Konnten in den ersten Monaten bereits Aktivitäten stattfinden? Wahrscheinlich wurden Sie direkt am Start mächtig durch Corona ausgebremst.


ME: Jein. Natürlich musste zunächst vieles auf Eis gelegt werden aber einiges wurde auch schon umgesetzt. Als eine erste Aktivität haben wir den Kontakt zu einem UNESCO Chair in Tansania aufgenommen und gemeinsame Aktivitäten abgestimmt. Als ersten konkreten Schritt haben wir ein Thema für eine Masterarbeit konzipiert, die im Rahmen des SFB „Fututre rural Africa“ durchgeführt wird und die wir gemeinsam betreuen. Des Weiteren haben wir eine eigene Fachsparte zu Mensch-Wasser-Systemen in der renommierten Zeitschrift Frontiers in Water etabliert, in der schon einige Artikel zu dem Thema erschienen sind und Sonderausgaben geplant sind. Gleichzeitig arbeiten wir an Lehrmaterialien, die in online-Lehrangeboten integriert werden sollen. Außerdem konzipieren die deutschen UNESCO Chairs eine Ringvorlesung, an der wir uns beteiligen werden. Natürlich freuen wir uns darauf, wenn wir auch wieder reisen können und die Kontakte und Aktivitäten auch mit physischen Treffen untermauern können. Für diese Zeit ist zum Beispiel ein Symposium zum Thema „Scales and coupling in Human-Water Systems“ geplant.

 

Wie viel Zeit bleibt Ihnen für die geplanten Projekte? Ist die Berufung auf den UNESCO-Lehrstuhl befristet?

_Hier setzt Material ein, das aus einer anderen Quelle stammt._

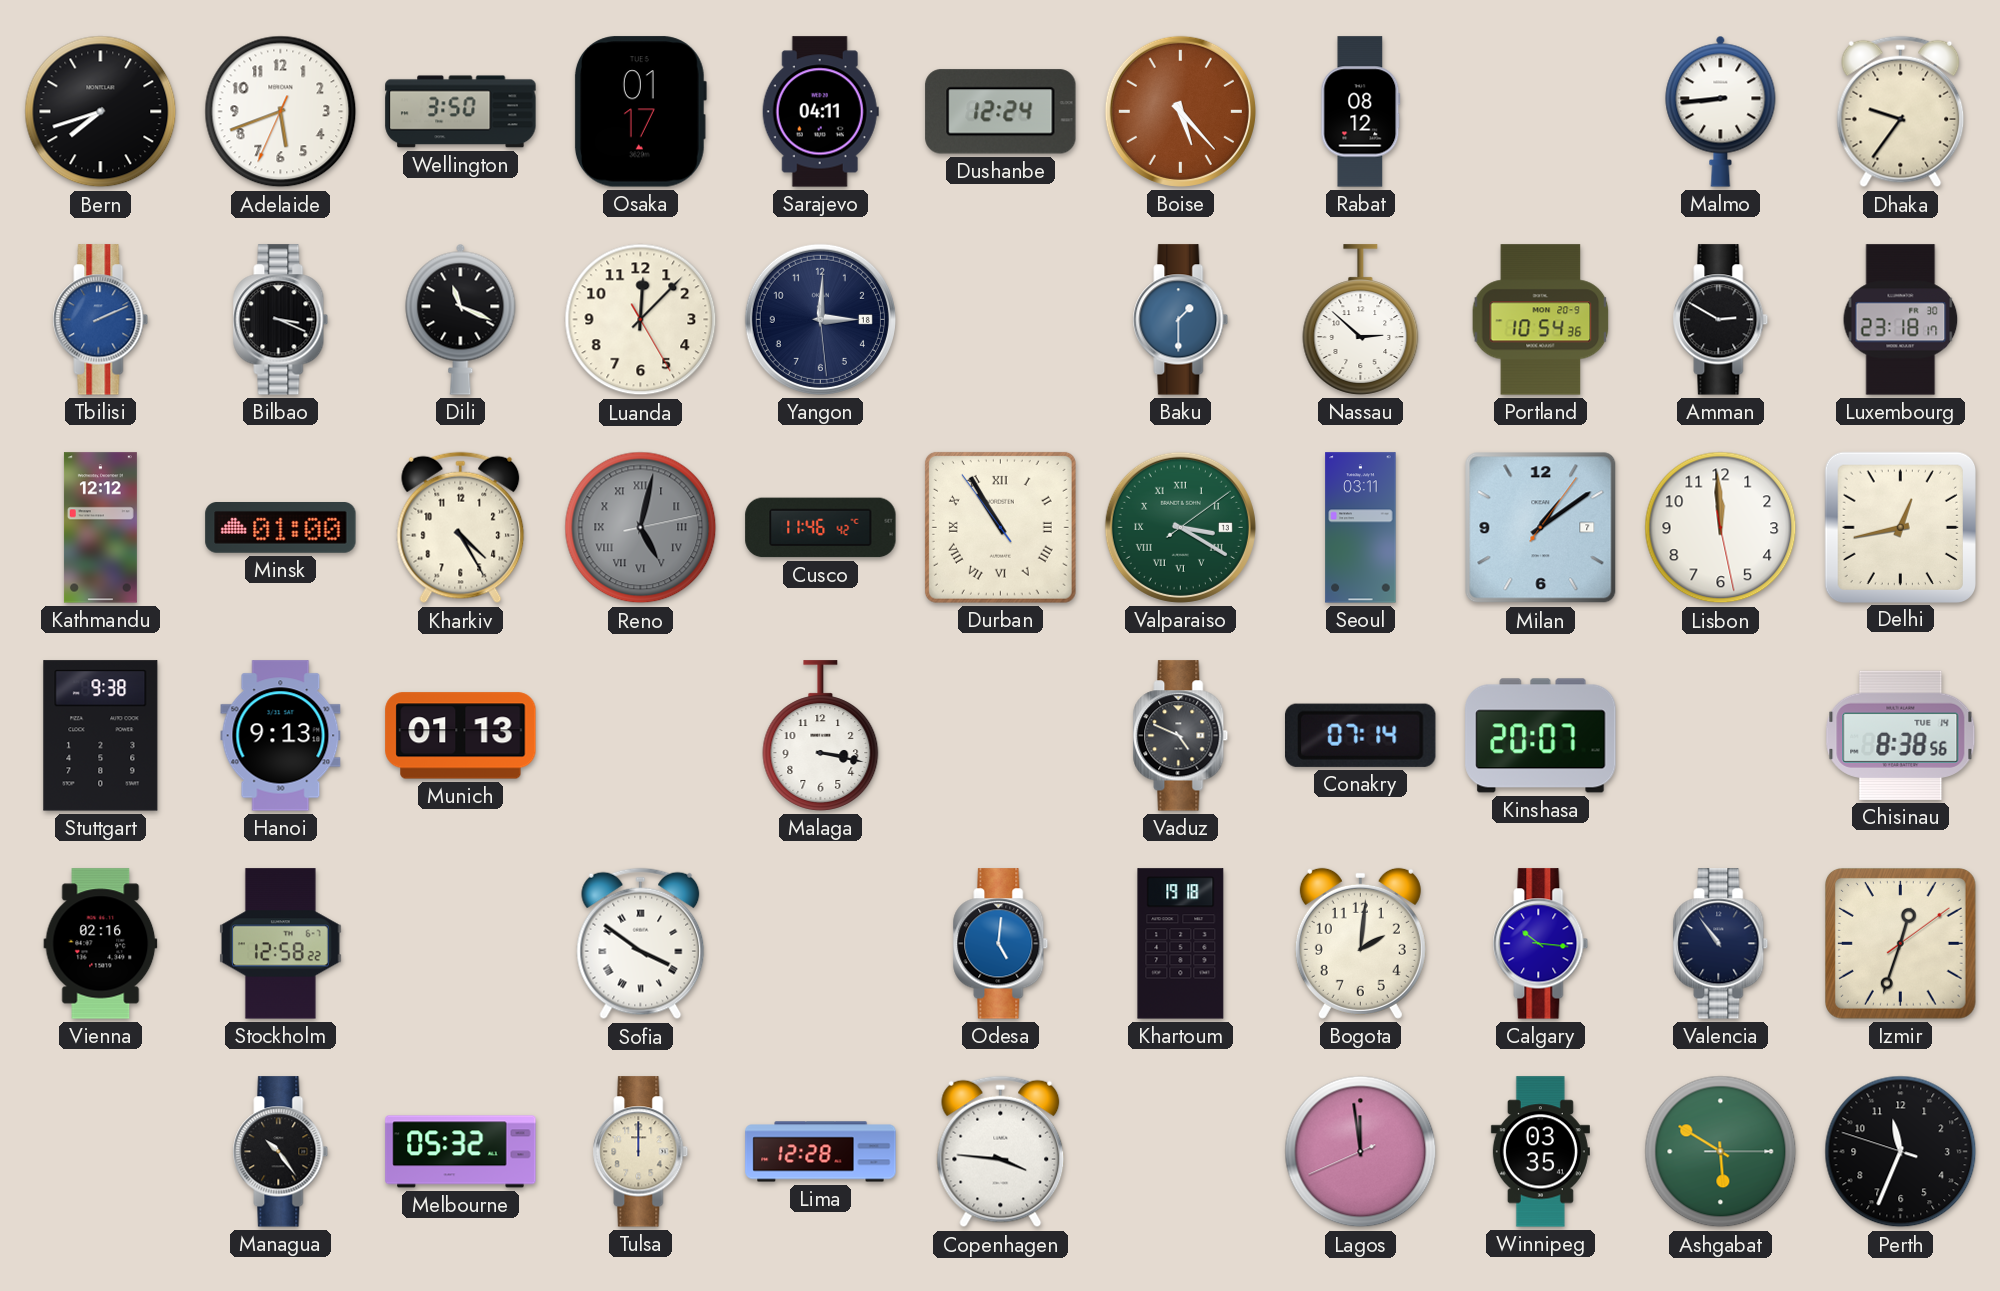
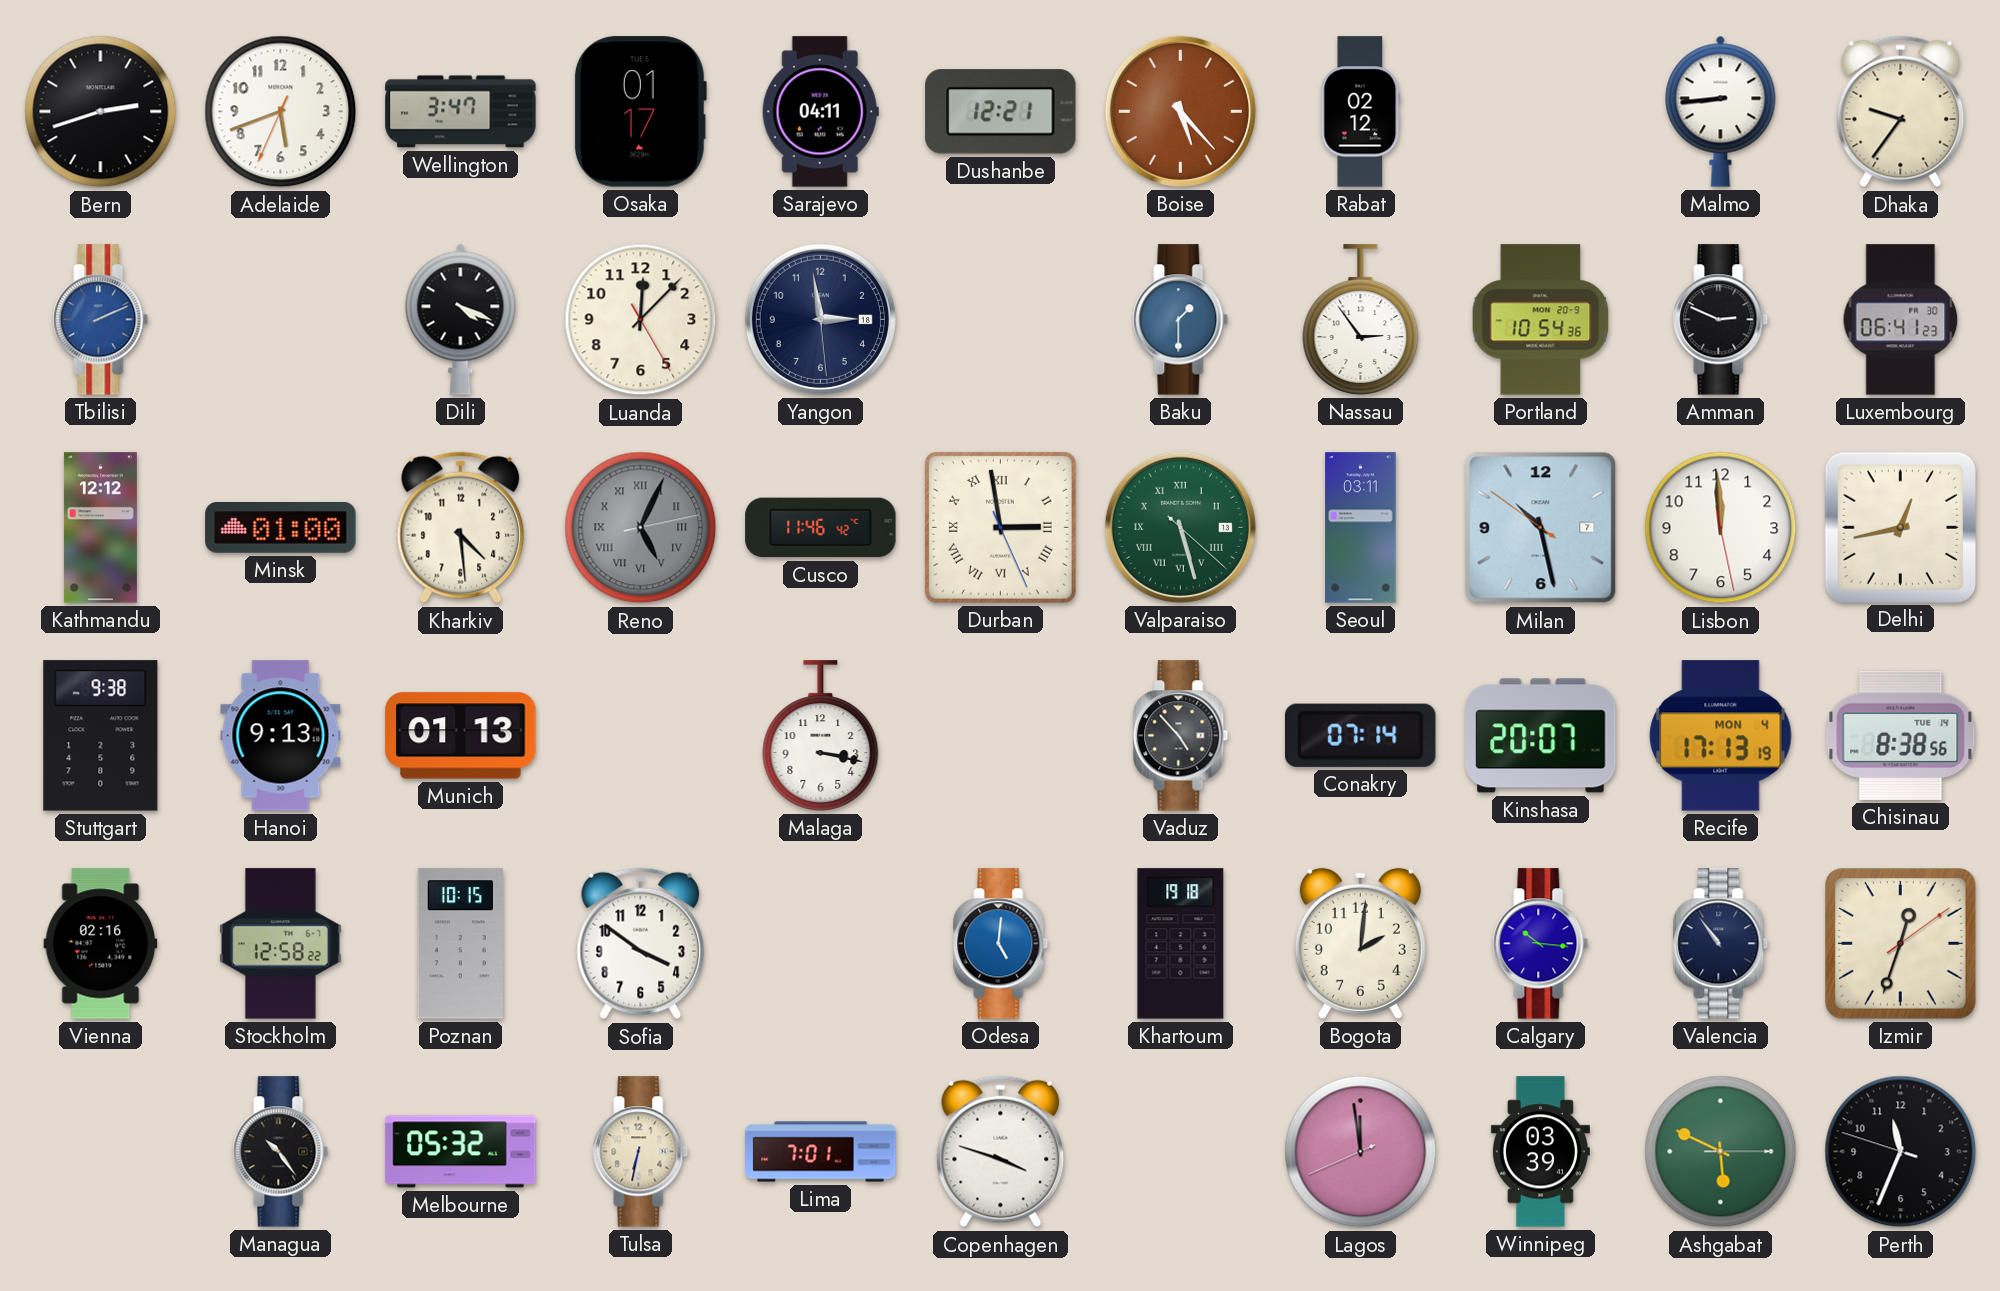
Bern: 7:42 -> 2:42
Wellington: 3:50 -> 3:47
Dushanbe: 12:24 -> 12:21
Rabat: 08:12 -> 02:12
Bilbao: 3:19 -> none
Dili: 11:19 -> 4:19
Yangon: 3:00 -> 2:58
Nassau: 2:52 -> 2:54
Amman: 2:50 -> 2:49
Luxembourg: 23:18 -> 06:41
Kharkiv: 4:25 -> 4:29
Reno: 5:02 -> 5:04
Durban: 10:54 -> 2:58
Valparaiso: 3:20 -> 5:27
Milan: 1:09 -> 10:27
Vaduz: 4:49 -> 4:53
Recife: none -> 17:13
Poznan: none -> 10:15
Sofia numerals: Roman -> Arabic
Tulsa: 12:00 -> 6:32
Lima: 12:28 -> 7:01
Copenhagen: 3:46 -> 3:48
Winnipeg: 03:35 -> 03:39
Ashgabat: 5:50 -> 5:49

ME: Ja, der Lehrstuhl ist erstmal auf vier Jahre befristet. Danach erfolgt eine Evaluation. Nach erfolgreicher Evaluation kann der Lehrstuhl für weitere Perioden für jeweils vier Jahre bewilligt werden.

 

Wir wünschen Ihnen viel Erfolg und freuen uns über die Projekte berichten zu können.


ME: Vielen Dank!

 

Vielen Dank für das Interview.

 

 

Das Interview wurde von Anna Schoch-Baumann geführt und erschien im Jahresbericht 2019/20 des Geographischen Instituts Bonn.